Starting with an initial capital of 200 points, participants were instructed to repeatedly play a game with an unknown preprogrammed attacker strategy, where each round would determine either a gain of extra credits or a loss of points from their capital. They were informed that the immediate outcome of each round depended on their own choice between two options (A and B), as well as on the attacker's decision. Note that the labeling of the players and their actions were different from those shown in Figure 2, in order to avoid uncovering any focal point that may bias people's behavior (“opponent” instead of “attacker,” option “A” instead of “S” or “H,” and option “B” instead of “N”). Participants were told that their income by the end of the experiment (in US dollars) would be calculated based on the value of their remaining total capital (if any) with a conversion rate of US$0.01 for every point.

Participants were not provided with any information regarding the attacker's strategy, except that the attacker was motivated to steal as many points as possible from their capital. They were provided with the payoff matrix corresponding to the experimental condition (as in Figure 2). The display of the payoff matrix was determined randomly from four combinations of actions [i.e., (A,A), (A,B), (B,A), or (B,B)] to control for possible effects of the game's display and the buttons' labels. In every round, feedback was provided about what choice each player made in the previous round together with the resulting payoffs.

## Results

The maximum expected final payoff for the defender was obtained when playing optimally against the Adaptive strategy (395.5 pts, see Appendix), and playing against Random (250 pts) or Minimax (66.7 pts) strategies was less beneficial. Figure 3 provides a summary of the corresponding final payoffs that participants obtained in each condition. Note that although participants did not lose money in this experiment (any final negative final payoff was simply reduced to a zero gain), the values used in Figure 3 are based on raw data that potentially include negative final payoffs.

**Figure 3.** Final payoffs in each condition across 100 rounds. Initial endowment = 200 pts. The dotted lines represent the corresponding final payoff when the optimal solution is applied consistently.

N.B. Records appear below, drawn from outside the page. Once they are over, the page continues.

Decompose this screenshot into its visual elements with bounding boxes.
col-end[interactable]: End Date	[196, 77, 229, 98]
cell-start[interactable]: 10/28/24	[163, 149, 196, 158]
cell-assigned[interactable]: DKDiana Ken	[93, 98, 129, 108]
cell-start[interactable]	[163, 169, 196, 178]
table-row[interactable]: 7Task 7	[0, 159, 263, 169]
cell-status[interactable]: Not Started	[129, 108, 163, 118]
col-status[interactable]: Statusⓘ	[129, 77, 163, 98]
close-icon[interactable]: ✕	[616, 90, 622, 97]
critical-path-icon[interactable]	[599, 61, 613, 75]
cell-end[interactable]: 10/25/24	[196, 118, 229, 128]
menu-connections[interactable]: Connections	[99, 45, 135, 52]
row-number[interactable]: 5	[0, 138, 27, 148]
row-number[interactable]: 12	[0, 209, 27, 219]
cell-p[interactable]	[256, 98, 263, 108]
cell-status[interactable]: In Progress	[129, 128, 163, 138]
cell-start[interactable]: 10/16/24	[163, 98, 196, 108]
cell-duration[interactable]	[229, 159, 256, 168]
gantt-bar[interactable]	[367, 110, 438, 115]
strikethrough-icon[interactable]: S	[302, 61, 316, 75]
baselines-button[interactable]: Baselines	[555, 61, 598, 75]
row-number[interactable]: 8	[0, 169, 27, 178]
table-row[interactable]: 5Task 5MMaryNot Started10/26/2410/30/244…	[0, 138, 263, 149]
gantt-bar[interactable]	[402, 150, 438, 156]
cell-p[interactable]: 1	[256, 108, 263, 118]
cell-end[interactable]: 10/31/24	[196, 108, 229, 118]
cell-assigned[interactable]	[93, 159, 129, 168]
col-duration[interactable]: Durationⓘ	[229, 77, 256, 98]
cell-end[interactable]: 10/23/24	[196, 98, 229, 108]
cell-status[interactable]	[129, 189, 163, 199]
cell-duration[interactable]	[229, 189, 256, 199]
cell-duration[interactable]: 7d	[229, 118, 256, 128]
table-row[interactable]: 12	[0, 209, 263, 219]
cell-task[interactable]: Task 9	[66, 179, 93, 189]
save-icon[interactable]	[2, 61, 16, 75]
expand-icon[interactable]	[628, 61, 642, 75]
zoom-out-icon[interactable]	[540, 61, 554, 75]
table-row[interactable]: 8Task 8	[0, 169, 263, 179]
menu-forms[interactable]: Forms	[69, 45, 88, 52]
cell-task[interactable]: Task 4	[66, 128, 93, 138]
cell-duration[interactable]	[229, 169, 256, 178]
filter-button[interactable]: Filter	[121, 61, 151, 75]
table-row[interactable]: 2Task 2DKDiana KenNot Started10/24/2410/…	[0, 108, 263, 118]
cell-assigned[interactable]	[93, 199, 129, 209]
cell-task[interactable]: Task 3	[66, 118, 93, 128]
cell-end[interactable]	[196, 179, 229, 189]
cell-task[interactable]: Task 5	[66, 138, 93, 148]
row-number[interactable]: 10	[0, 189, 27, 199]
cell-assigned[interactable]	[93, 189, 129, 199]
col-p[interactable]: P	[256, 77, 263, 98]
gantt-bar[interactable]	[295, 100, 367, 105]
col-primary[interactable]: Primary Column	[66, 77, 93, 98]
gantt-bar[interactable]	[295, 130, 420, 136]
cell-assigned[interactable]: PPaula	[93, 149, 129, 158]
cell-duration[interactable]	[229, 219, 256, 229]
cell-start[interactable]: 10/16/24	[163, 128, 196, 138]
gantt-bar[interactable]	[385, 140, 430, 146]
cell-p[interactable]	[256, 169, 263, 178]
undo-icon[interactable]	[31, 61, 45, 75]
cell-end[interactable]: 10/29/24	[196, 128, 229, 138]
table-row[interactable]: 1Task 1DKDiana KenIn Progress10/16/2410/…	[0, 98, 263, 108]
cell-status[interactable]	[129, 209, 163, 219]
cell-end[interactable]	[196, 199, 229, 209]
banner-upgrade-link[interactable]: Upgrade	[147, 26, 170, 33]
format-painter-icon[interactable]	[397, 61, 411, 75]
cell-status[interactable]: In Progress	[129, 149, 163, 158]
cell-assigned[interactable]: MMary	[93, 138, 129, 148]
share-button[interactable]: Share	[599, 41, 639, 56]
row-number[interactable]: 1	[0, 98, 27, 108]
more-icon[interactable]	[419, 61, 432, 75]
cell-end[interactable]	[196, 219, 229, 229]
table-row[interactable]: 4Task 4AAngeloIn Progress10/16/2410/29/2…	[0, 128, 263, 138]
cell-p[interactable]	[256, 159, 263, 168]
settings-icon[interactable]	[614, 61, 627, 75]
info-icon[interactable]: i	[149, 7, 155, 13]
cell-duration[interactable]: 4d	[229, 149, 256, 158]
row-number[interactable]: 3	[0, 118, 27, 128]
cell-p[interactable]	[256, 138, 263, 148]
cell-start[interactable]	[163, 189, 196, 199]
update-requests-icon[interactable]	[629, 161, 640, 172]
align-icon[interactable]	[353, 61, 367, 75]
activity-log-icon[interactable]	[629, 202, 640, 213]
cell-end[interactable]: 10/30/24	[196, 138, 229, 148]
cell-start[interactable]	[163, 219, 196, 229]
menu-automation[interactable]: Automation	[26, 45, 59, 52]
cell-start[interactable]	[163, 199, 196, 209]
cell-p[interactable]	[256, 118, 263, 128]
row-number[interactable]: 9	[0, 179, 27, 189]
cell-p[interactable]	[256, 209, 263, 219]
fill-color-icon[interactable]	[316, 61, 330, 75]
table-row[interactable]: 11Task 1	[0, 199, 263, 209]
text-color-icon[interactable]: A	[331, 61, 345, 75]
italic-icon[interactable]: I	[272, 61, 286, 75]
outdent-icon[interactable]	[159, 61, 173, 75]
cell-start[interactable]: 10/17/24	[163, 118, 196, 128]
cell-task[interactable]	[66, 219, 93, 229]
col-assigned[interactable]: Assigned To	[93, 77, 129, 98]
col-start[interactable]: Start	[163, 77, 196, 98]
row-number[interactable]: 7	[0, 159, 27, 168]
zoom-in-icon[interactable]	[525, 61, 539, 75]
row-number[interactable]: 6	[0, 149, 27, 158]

All payoffs can be compared to a reference payoff of 66.7 pts, which can be guaranteed to the defender against the Minimax strategy in every round, because the game is zero-sum. We observe in Figure 3 that this reference payoff is reached under the Minimax strategy in all uncertainty conditions. Average final payoffs from all conditions are at least as good as this reference payoff. Also, defenders' behavior appear better when the attacker's strategy is Adaptive or Random, compared to Minimax. However, the defenders' behavior is suboptimal compared to the maximum expected payoff they could have obtained against a Random and Adaptive strategy over 100 rounds.

Looking at the interaction effect between the attacker's strategy type and the level of uncertainty on the participant's final payoff, Table 1 provides evidence that those factors significantly influence people's payoffs in the game (after playing 100 rounds).

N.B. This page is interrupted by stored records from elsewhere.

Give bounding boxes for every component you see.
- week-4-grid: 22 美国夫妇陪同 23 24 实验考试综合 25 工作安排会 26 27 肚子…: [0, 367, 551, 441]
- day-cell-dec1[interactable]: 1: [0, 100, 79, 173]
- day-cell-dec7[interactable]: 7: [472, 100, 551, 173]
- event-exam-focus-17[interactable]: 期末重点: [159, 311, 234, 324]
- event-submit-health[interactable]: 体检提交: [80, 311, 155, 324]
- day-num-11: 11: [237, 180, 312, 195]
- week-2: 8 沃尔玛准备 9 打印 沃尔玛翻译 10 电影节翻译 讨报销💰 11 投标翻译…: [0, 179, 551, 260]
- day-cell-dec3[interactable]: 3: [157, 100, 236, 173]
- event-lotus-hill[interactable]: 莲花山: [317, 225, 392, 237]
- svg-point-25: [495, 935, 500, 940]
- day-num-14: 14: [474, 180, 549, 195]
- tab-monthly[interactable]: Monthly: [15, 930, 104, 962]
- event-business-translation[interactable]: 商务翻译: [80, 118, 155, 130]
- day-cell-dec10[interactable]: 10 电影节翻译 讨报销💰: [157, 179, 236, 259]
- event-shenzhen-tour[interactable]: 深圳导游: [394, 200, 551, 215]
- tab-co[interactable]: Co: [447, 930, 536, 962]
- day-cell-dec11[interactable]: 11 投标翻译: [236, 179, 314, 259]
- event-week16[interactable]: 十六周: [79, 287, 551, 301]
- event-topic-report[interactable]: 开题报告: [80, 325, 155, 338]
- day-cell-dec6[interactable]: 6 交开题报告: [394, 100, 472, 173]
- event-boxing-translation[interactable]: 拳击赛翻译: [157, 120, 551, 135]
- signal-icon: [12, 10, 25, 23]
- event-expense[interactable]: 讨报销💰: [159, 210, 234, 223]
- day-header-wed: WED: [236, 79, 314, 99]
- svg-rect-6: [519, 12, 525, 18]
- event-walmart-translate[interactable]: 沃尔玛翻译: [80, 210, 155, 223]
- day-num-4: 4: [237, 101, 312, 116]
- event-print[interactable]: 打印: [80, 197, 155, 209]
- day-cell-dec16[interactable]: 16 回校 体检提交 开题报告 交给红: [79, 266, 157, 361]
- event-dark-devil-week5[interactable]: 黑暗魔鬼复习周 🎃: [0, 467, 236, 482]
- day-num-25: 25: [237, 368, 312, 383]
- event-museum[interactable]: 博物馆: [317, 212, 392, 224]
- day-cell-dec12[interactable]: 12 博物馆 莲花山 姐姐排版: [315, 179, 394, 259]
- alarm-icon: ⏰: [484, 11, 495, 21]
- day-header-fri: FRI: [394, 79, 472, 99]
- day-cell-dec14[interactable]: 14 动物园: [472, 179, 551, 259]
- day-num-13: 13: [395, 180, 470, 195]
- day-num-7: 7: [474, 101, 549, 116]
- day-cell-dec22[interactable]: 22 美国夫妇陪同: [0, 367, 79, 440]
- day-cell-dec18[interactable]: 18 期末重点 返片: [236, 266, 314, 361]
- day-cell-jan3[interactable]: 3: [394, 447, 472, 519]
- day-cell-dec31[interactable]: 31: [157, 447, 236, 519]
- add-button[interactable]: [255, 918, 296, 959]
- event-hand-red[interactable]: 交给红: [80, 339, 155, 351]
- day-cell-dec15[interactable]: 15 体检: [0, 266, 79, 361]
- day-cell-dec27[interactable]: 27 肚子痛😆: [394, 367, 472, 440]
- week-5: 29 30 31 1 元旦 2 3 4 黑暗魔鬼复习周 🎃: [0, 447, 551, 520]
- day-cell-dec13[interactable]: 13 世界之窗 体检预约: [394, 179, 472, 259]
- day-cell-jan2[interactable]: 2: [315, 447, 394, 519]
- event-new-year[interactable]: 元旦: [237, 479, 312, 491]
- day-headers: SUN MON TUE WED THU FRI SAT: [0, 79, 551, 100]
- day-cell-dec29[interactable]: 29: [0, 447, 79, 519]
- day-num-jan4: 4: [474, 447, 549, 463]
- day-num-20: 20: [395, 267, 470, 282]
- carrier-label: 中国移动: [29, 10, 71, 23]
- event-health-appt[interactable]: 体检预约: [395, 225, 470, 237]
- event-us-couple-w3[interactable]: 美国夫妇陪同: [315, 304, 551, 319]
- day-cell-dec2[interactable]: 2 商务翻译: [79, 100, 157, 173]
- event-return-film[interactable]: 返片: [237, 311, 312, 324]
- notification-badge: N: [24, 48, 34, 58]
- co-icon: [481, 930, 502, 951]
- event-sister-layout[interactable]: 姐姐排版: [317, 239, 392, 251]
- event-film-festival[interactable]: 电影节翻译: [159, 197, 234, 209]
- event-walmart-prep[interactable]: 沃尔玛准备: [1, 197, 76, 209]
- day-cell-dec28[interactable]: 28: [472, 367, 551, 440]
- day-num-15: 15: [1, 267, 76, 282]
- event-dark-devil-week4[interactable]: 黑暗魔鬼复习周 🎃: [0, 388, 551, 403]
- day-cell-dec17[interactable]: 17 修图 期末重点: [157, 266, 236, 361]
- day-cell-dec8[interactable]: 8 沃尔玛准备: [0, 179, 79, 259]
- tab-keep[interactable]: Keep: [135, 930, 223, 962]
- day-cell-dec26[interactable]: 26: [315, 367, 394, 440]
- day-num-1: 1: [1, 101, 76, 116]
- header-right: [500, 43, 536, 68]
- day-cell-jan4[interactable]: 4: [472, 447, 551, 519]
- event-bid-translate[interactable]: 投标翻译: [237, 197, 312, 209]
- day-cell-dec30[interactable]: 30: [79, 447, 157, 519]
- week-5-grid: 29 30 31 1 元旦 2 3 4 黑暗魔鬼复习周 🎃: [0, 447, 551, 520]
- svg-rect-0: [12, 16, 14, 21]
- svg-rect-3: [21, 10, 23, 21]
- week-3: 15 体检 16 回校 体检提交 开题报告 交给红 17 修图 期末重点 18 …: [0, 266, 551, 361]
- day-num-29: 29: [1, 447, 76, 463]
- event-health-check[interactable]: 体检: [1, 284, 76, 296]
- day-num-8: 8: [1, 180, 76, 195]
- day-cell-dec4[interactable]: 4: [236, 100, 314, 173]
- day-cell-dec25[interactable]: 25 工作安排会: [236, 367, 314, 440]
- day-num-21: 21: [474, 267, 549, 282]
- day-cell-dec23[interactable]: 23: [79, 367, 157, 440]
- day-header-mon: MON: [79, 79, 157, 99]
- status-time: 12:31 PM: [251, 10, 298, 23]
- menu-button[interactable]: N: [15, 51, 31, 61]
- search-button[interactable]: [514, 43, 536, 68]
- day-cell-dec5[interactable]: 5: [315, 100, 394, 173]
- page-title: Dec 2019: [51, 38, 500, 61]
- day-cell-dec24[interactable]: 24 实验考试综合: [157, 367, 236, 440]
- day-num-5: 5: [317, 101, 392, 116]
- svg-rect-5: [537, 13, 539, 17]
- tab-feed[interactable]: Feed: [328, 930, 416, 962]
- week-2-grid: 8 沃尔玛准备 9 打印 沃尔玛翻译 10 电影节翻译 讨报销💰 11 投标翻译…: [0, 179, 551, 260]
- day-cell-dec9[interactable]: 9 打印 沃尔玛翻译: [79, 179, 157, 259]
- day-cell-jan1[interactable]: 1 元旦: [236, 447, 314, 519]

Figure 3 and Table 1 reveal an effect of the attacker's strategy: the best final payoffs are obtained when playing against Random (*N* = 310, *M* = 156 pts, *SD* = 125), which are significantly better than when playing against Adaptive [*N* = 310, *M* = 132 pts, *SD* = 87; two sample *t*-test: *t*_{(552)} = 2.8, *p* < 0.01, *d* = 0.22]. Playing against Adaptive is, however, still more significantly beneficial than playing against Minimax [*N* = 307, *M* = 67 pts, *SD* = 35; two sample *t*-test: *t*_{(408)} = 12, *p* < 0.001, *d* = 0.98]. However, outcome uncertainty is also significant: playing in the Certain condition (*N* = 320, *M* = 129 pts, *SD* = 89) is significantly more profitable than playing in the Uncertain condition [*N* = 306, *M* = 105 pts, *SD* = 101; two sample *t*-test: *t*_{(606)} = 3.1, *p* < 0.01, *d* = 0.25]. The interaction effects presented in Figure 3 suggest that uncertainty only has a significant effect on the overall payoff when playing against Adaptive strategy. Increasing uncertainty significantly decreases efficiency: final payoffs in the Adaptive-Certain condition (*N* = 110, *M* = 163 pts, *SD* = 68) are significantly better than Adaptive-Risky [*N* = 100, *M* = 124 pts, *SD* = 78; two sample *t*-test: *t*_{(198)} = 3.8, *p* < 0.001, *d* = 0.53] and Adaptive-Uncertain [*N* = 100, *M* = 107 pts, *SD* = 104; two sample *t*-test: *t*_{(169)} = 4.5, *p* < 0.001, *d* = 0.64]. On the other hand, increasing uncertainty has no significant effect when playing against Random and Optimal.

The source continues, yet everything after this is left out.